There were other parallels with Nosenko. Both defectors claimed that priceless CIA assets in Moscow had been compromised by spy dust, not by Soviet moles. Both made claims about KGB recruitments of U.S. journalists in Moscow which were admitted by the FBI to be without substance (Nosenko had implicated ABC’s Sam Jaffe, Yurchenko the Washington Post's Dusko Doder). Both claimed not to know things they should know, if they really were who they said they were. (Yurchenko, though supposedly running all KGB agents in North America, knew of no illegals, and could report on no approaches made to the Soviets by “dangled” U.S. agents.) Indeed, Yurchenko seemed to follow the Nosenko script so closely that Cl staffers had found themselves referring to records on that earlier case for clues as to what the Soviets might be up to with Yurchenko. Particularly suggestive was a February 1964 memo by then Soviet Division chief David Murphy, suggesting that Nosenko ’s defection was part of “a massive propaganda assault on CIA in which Subject, most probably as a re-defected CIA agent,’ will play a major but not necessarily the sole role.”

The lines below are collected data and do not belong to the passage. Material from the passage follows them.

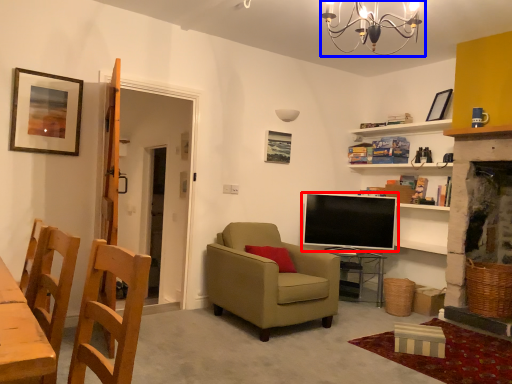 Question: Among these objects, which one is nearest to the camera, television (highlighted by a red box) or light fixture (highlighted by a blue box)?

Choices:
 (A) television
 (B) light fixture

Answer: (B) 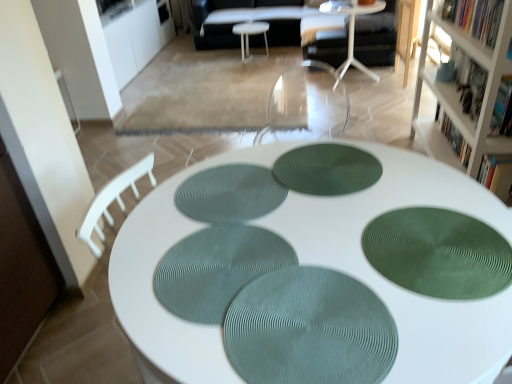 You are a GUI agent. You are given a task and a screenshot of the screen. Output one action in this format:
    pyautogui.click(x=<x>, y=<y>)
    Task: Click on the empty space that is ontop of green textured placemat at center, the 2th mat viewed from the right
    This screenshot has width=512, height=384.
    Given the screenshot: What is the action you would take?
    pyautogui.click(x=328, y=166) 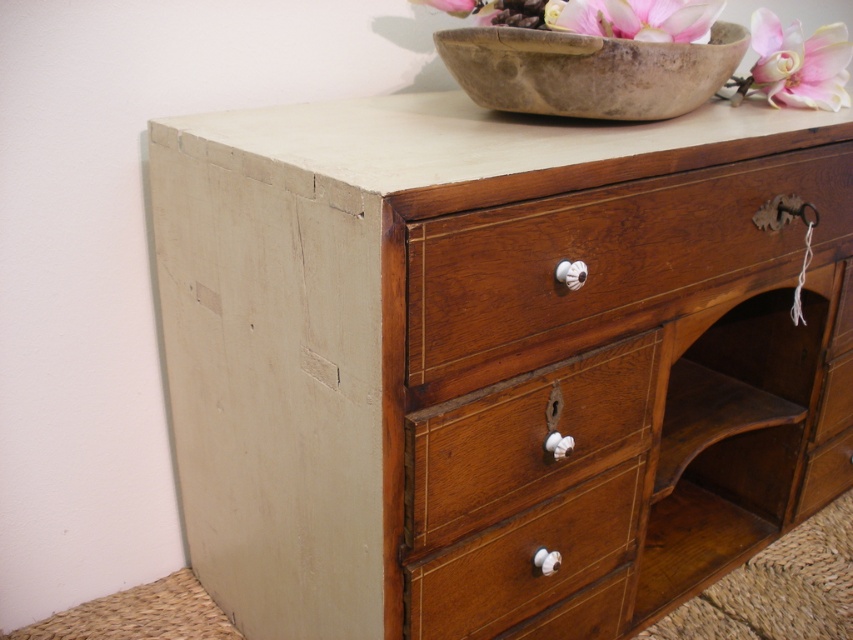 Does wooden drawer at center have a greater width compared to polished wood drawer at center?

Incorrect, wooden drawer at center's width does not surpass polished wood drawer at center's.

Between point (534, 406) and point (619, 538), which one is positioned behind?

Positioned behind is point (619, 538).

Where is `wooden drawer at center`? This screenshot has height=640, width=853. wooden drawer at center is located at coordinates (523, 440).

Does point (688, 26) come in front of point (440, 10)?

Yes, point (688, 26) is closer to viewer.

Does point (664, 29) come behind point (422, 3)?

No, (664, 29) is closer to viewer.

This screenshot has width=853, height=640. Identify the location of pink petal at upper center. (635, 19).

Is mahogany wood drawer at center to the right of pink silk flower at upper right from the viewer's perspective?

Incorrect, mahogany wood drawer at center is not on the right side of pink silk flower at upper right.

Which is behind, point (447, 387) or point (779, 93)?

Positioned behind is point (779, 93).

Locate an element on the screen. mahogany wood drawer at center is located at coordinates (601, 260). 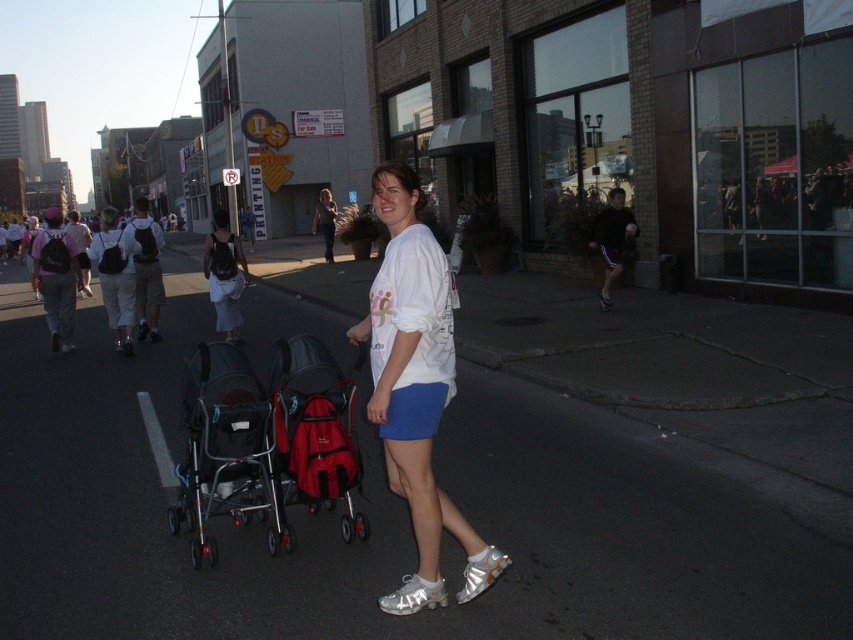 Question: Which point is farther to the camera?

Choices:
 (A) silver metallic stroller at center-left
 (B) matte white t-shirt at center
 (C) white cotton t-shirt at center
 (D) light beige backpack at left

Answer: (B)

Question: Which object is the farthest from the silver metallic stroller at center-left?

Choices:
 (A) matte white t-shirt at center
 (B) dark asphalt pavement at center
 (C) white cotton t-shirt at center

Answer: (A)

Question: Can you confirm if red fabric stroller at center is bigger than white cotton shirt at center?

Choices:
 (A) yes
 (B) no

Answer: (B)

Question: Considering the real-world distances, which object is closest to the matte white t-shirt at center?

Choices:
 (A) silver metallic stroller at center-left
 (B) white cotton t-shirt at center

Answer: (A)

Question: Can you confirm if silver metallic stroller at center-left is positioned above red fabric stroller at center?

Choices:
 (A) yes
 (B) no

Answer: (B)

Question: In this image, where is white cotton shirt at center located relative to matte white t-shirt at center?

Choices:
 (A) left
 (B) right

Answer: (A) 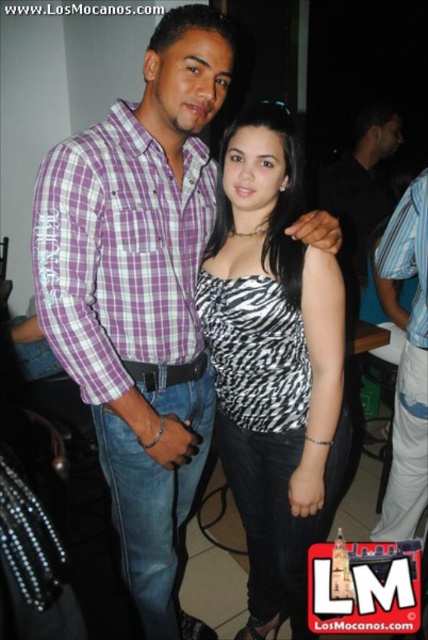 You are a photographer at a social event and need to adjust the lighting to ensure both the zebra print top at center and the striped shirt at right are equally visible. Given their height difference, how should you position the lights?

The zebra print top at center is taller than the striped shirt at right. To balance visibility, position the lights so they illuminate the taller zebra print top at center from above and the shorter striped shirt at right from below, ensuring both receive adequate light distribution.

You are at a party and want to take a photo of the zebra print top at center and the striped shirt at right. Which one should you focus on first if you want to capture both in the frame?

The zebra print top at center is below the striped shirt at right, so you should focus on the striped shirt at right first to ensure both are in the frame.

You are at a party and want to take a photo of both the purple checkered shirt at center and the striped shirt at right. However, you can only focus on one shirt at a time. Which shirt should you focus on to ensure the other is still visible in the background?

You should focus on the purple checkered shirt at center because it is in front of the striped shirt at right, so the striped shirt at right will still be visible in the background. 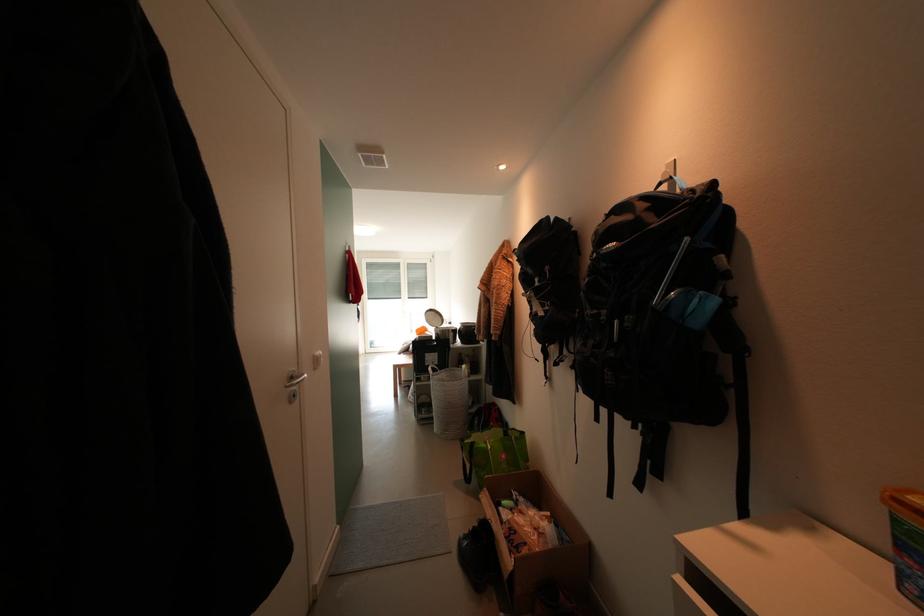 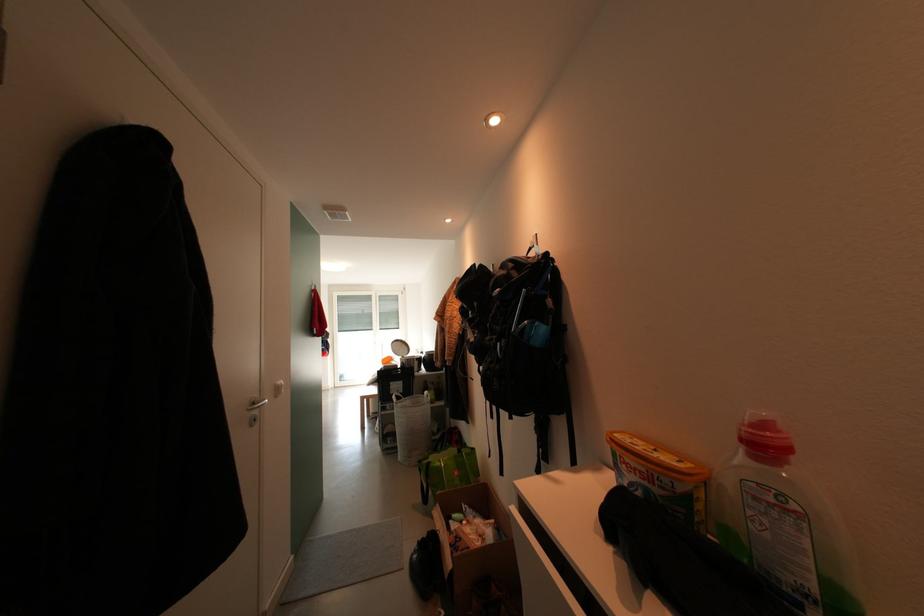 Locate, in the second image, the point that corresponds to point (299, 381) in the first image.

(261, 407) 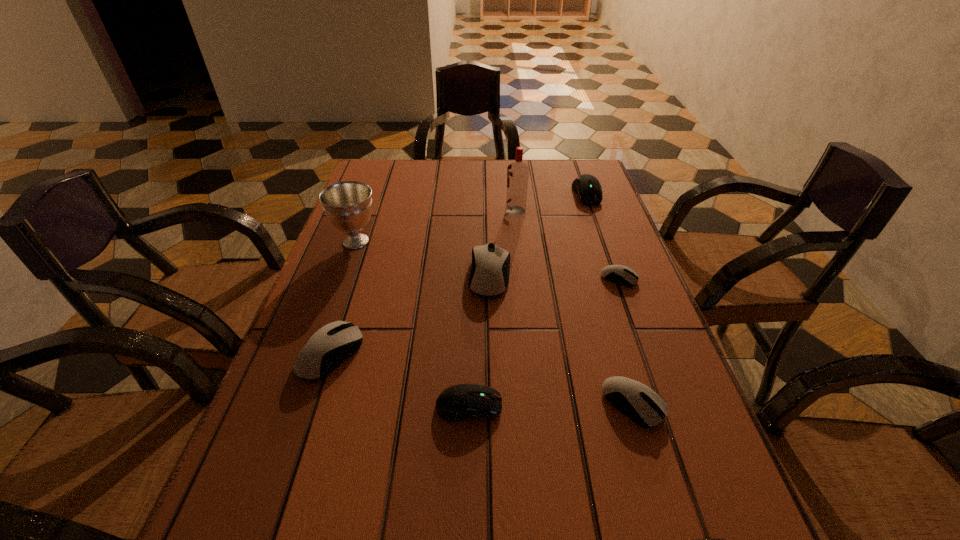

But whereas Murphy had once argued for Nosenko ’s incarceration, in part to prevent that prediction from being fulfilled, CIA had decided on the opposite approach, perhaps to see whether Yurchenko would follow the script that Murphy had outlined. Thus had they sent Yurchenko to a restaurant a few blocks from the Soviet Embassy on November 2, with a single unarmed guard, and waited to see what he would do. Yurchenko had then done what Murphy predicted in 1964, right down to the “propaganda assault.”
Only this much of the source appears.